London housing boom to end in 2017 as Brexit bites, broker says

Price growth for homes in British capital will slow this year and fall next year

Home values in London will fall for the first time since 2009 next year on economic uncertainty resulting from the UK’s vote to leave the European Union, according to Countrywide.

Price growth for homes in the capital will slow to 3.5 per cent this year and drop by 1.25 per cent in 2017, the country’s largest real estate broker said in a report on Monday. Countrywide in December forecast that values would increase by 4 per cent this year and next. Prices for properties in prime central London will drop as much as 6 per cent this year and be little changed in 2017, the report showed.

“The vote to leave the European Union has unsettled the UK economy,” Countrywide chief economist Fionnuala Earley said. Lower expectations of capital gains were already weighing on London’s housing market, she said, while the luxury-property market was being hurt by increased sales taxes and oversupply. “The Brexit scare has just accelerated all of that,” she said.

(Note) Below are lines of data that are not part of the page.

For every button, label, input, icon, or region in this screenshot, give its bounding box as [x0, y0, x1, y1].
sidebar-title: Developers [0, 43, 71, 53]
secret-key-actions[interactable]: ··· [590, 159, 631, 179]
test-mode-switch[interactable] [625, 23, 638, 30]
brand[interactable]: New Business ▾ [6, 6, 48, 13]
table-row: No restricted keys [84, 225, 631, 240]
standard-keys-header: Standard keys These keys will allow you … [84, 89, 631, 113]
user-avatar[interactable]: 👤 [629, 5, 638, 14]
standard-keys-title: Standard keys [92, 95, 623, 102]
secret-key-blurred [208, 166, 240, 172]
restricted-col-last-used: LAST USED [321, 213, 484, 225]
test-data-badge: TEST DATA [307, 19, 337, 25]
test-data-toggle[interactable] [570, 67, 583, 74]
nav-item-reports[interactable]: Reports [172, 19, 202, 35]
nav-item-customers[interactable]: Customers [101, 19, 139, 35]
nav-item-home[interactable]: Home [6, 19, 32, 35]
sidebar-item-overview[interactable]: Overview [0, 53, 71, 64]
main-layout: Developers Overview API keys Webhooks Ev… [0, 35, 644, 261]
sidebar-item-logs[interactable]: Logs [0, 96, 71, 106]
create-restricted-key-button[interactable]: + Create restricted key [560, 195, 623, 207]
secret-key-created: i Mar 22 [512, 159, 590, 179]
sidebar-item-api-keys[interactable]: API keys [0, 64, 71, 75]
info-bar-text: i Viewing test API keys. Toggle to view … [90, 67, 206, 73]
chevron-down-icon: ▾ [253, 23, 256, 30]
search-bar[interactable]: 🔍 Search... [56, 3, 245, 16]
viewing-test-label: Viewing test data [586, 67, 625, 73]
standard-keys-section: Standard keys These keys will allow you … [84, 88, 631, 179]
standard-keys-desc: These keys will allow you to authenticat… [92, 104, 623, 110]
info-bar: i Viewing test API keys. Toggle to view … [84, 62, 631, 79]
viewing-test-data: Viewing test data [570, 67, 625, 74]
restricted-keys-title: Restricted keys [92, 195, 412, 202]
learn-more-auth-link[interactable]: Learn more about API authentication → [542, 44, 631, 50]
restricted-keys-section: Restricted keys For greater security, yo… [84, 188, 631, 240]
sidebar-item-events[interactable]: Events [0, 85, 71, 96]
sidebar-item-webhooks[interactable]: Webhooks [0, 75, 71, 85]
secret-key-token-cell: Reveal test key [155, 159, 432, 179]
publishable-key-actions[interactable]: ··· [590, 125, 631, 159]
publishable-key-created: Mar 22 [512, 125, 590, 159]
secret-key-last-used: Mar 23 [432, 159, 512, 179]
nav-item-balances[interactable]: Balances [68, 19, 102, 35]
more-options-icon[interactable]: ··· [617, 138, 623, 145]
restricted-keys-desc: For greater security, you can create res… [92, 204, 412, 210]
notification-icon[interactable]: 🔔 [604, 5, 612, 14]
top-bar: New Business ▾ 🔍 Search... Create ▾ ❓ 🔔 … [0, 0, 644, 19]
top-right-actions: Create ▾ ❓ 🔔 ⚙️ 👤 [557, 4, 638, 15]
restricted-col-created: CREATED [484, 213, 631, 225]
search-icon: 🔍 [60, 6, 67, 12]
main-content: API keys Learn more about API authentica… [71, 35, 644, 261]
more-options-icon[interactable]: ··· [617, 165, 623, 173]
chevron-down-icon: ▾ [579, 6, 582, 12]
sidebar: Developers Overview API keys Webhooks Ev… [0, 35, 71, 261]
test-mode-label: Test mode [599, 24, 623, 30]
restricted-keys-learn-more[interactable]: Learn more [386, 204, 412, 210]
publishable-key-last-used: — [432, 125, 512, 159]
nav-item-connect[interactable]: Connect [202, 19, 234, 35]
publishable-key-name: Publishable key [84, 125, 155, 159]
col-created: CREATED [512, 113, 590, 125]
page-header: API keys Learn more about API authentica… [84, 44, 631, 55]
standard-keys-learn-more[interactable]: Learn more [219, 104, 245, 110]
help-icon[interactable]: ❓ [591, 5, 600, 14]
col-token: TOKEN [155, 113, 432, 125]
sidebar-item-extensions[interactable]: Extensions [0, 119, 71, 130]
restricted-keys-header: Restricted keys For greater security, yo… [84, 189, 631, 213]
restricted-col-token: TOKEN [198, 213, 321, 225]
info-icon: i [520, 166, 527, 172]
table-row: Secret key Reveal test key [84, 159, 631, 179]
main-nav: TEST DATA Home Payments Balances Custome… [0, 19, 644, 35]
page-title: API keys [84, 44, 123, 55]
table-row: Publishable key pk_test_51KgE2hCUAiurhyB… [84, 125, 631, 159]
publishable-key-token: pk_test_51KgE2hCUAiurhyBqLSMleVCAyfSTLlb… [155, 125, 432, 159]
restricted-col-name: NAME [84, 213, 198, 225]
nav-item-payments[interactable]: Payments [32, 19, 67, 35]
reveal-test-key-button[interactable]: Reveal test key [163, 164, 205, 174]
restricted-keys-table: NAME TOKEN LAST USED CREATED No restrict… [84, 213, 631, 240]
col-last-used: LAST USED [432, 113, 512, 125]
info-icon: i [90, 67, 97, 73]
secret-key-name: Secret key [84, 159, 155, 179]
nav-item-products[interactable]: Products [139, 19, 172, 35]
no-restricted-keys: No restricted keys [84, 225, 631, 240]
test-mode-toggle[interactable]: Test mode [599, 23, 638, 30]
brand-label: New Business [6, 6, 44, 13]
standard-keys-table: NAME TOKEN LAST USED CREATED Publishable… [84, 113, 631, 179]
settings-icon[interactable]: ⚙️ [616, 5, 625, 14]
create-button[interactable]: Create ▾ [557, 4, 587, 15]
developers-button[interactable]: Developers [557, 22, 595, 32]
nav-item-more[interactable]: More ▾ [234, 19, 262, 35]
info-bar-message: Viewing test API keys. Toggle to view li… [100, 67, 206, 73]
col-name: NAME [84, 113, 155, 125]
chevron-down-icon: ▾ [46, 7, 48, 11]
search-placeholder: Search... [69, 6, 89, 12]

London properties are taking longer to sell this month, despite a summer price cut, as uncertainty surrounding how Britain will negotiate its exit compounds the dampening effect of the holiday season. Homes in the UK capital are staying on the market for five days more than in May, the month before Britons voted to leave the EU, property website Rightmove said in a report published on August 15.

The lull won’t last, however. Countrywide expects Greater London home values to rise by 2 per cent in 2018 as the economy improves and there is more clarity about how the UK will decouple from the EU, according to Earley.

Countrywide forecast that prime central home values will increase by 4 per cent in 2018. By the beginning of that year, the firm expects prices in that market to have fallen by 15 per cent since the market’s peak in 2014.

“There are still severe supply issues which, together with a period of ultra-low interest rates, will act as a support for pricing,” Earley said. “As for prime central properties, after two years of falling prices they will begin to look attractive again.”